In my experience, people will naturally be interested in what you’re building if you let them in. Let me paint you a picture:

Back in January of 2019 I moved to San Francisco. After a couple months, I started working on a project called Darklaunch. I entered into Pioneer, put in tons of updates, worked hard to build it out, and ended up winning. Pioneer let me meet tons of awesome people like Dylan Field (Figma), Patrick Collison (Stripe) and a couple others. It’s truly awesome and there’s a great community of people working to build out new and exciting tech. As a result of these interactions, I met 2 people who are currently on our cap table.

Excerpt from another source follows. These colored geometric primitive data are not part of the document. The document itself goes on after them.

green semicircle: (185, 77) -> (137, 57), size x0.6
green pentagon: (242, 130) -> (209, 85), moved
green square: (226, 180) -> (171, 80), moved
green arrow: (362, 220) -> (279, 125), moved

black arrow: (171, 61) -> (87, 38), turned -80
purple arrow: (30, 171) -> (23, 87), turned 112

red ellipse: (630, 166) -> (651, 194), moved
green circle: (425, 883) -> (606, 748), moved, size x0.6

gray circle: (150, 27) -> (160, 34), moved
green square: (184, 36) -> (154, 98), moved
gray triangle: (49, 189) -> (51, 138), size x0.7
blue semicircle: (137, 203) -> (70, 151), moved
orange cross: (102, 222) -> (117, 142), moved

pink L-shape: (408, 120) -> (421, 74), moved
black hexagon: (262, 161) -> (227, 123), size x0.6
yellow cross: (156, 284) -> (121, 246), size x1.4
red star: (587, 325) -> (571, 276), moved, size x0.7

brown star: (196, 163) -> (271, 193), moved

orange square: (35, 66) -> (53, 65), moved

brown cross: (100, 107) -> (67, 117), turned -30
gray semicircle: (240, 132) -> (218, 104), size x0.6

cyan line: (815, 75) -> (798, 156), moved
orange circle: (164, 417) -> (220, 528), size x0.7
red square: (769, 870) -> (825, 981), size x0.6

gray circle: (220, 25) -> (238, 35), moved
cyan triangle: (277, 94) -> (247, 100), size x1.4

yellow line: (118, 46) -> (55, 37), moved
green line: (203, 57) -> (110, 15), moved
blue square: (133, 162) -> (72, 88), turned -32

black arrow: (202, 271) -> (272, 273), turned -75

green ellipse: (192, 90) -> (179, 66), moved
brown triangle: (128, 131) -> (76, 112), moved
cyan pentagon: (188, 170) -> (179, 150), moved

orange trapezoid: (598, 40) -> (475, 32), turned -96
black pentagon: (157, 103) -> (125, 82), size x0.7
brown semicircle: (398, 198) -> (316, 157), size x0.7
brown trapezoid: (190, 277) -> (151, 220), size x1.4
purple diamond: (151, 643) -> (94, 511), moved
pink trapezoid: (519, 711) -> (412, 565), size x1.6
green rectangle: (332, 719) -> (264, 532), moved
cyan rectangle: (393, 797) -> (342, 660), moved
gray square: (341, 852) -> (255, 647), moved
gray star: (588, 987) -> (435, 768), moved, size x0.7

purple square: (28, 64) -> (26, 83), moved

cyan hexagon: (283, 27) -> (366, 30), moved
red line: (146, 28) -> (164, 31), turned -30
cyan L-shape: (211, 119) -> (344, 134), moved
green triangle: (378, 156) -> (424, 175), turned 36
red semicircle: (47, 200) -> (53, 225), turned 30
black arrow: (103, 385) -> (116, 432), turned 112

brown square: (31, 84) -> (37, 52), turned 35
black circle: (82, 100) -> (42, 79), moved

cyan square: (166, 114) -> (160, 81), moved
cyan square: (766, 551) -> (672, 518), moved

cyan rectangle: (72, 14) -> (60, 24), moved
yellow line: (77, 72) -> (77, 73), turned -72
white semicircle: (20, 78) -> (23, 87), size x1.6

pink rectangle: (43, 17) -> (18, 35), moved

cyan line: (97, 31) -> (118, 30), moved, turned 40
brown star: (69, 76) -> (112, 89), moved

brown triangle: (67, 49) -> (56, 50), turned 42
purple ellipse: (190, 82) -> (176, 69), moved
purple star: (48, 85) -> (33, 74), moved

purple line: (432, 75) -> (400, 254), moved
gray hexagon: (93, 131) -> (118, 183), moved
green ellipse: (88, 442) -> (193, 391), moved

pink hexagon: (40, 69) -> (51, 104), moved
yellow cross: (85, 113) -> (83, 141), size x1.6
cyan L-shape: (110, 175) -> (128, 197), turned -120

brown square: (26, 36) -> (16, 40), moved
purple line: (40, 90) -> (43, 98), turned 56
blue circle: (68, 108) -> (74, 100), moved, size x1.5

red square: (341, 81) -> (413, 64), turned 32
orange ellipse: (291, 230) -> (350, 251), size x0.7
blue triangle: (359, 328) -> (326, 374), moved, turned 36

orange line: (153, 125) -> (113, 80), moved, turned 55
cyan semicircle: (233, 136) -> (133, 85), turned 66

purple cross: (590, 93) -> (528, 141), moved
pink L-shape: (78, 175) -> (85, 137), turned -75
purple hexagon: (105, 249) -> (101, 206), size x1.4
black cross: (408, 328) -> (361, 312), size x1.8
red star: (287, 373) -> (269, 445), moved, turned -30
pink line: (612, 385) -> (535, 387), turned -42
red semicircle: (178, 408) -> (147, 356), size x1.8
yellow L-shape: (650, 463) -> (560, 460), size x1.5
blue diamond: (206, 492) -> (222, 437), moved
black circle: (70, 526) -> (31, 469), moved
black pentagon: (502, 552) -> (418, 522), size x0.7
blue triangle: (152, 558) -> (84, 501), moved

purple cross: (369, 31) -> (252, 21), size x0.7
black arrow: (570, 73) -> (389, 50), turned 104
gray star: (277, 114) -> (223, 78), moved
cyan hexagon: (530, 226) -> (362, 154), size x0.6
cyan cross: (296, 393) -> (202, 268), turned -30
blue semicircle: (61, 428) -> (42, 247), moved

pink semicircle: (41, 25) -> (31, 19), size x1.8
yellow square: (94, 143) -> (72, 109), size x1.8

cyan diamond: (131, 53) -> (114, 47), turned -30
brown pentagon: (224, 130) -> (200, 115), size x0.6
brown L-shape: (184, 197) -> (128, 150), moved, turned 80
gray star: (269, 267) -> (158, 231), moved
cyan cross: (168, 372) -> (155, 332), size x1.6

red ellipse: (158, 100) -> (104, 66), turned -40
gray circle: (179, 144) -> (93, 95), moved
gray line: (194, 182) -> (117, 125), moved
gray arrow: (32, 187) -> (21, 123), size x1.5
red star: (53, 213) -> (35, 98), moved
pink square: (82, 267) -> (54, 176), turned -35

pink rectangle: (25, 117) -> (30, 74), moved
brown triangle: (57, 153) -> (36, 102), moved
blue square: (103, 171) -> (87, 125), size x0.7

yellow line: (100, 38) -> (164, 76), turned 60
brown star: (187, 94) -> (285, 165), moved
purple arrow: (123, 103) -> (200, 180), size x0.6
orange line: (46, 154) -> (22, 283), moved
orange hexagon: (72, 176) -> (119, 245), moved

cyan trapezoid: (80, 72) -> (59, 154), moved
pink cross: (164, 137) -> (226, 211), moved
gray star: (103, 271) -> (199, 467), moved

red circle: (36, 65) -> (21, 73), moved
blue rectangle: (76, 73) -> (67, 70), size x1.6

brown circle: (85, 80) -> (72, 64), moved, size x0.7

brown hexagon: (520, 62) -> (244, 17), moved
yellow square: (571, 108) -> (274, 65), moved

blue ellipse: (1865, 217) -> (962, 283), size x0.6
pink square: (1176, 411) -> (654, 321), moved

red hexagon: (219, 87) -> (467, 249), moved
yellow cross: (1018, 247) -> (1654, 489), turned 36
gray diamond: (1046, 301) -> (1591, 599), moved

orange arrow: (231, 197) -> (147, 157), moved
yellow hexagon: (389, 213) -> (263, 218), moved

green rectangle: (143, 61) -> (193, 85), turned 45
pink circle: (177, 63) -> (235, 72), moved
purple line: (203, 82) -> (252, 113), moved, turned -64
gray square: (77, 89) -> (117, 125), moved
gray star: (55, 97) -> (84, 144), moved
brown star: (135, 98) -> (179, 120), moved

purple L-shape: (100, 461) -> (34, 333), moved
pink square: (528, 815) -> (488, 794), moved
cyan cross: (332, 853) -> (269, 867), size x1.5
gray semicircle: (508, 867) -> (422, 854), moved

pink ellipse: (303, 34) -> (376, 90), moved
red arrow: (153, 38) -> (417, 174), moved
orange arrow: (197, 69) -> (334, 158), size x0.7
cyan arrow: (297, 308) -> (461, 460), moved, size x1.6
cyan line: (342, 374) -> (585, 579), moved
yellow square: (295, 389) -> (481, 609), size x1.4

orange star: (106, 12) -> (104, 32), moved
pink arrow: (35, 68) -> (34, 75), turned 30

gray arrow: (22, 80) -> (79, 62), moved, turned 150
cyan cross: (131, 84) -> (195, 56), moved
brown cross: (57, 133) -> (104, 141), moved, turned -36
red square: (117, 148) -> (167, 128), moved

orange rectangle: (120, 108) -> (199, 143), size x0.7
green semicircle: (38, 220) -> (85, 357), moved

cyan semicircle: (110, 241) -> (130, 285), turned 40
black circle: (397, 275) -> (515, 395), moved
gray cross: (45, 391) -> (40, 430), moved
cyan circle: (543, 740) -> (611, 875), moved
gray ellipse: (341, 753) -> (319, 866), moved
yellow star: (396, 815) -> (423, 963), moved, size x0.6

In November of 2019, I created EasyDB. I put this on my Twitter, on Hacker News, and on Product Hunt. People ended up loving it, and I amassed some additional Twitter followers, but also had a couple VCs/angels reach out to me. Believe it or not, lots of them keep track of Twitter/Product Hunt/Hacker News. One of these investors introduced me to a couple people who are currently on our cap table.

Over this past year, I’ve kept a rolodex of people, mainly through Twitter. When I was ready to raise our round, I sent out this tweet

Now, anybody who was keeping up with me knew I was potentially in the market for raising funds. In the end, a couple more people linked to this tweet ended up on the cap table.

Note: I am NOT saying go out and build a brand on Twitter so you can launch a company. Jesus christ we already have so many Thinkboi Product People on there. What I AM saying is, just make shit worth consuming. Whether that’s a product, a blog, a series of insightful tweets, whatever. It might take a while, and you might have to flounder around in the space before you find your niche/calling, but eventually people will pickup what you’re putting down.

Now, you don’t HAVE to do this, but I think working in public, meeting awesome people, and being transparent are all things that will set you up for success. But let’s get onto the actual mechanics of the round.

Running the Process

There are really three things you should know before jumping into this process:

  • Round Dynamics

  • Who you want to raise from

  • How much you want to raise

Round Dynamics

You should really plan out what your ideal composition for the round is. Ideally you should know what you need next. Is it a go to market strategy, is it connections, is it technical resources, a venture partner to work deeply with, something else? All of these thoughts will influence what your round looks like, and who is in it. In general, there are two options:

  • Lead Round: One person puts in 50% or more of the round. This person is the lead, and has a heavy investment in your success. They are your defacto venture partner and you should be able to count on them to answer your midnight texts and unjam critical problems. Expect your lead to jump into a burning building to save you and your company, one under each arm. If you can’t see them doing that, don’t let them be your lead.

  • Party Round: You could probably tell from the name, but it’s an absolute party. Your cap table looks like a Facebook Invite List, and EVERYBODYs invited. In these rounds, people usually sit anywhere from 1-10% of the round. They won’t be as involved as if you had a lead, but you’ll still be able to count on them to make intros, give product feedback, guidance, and unjam the occasional thing.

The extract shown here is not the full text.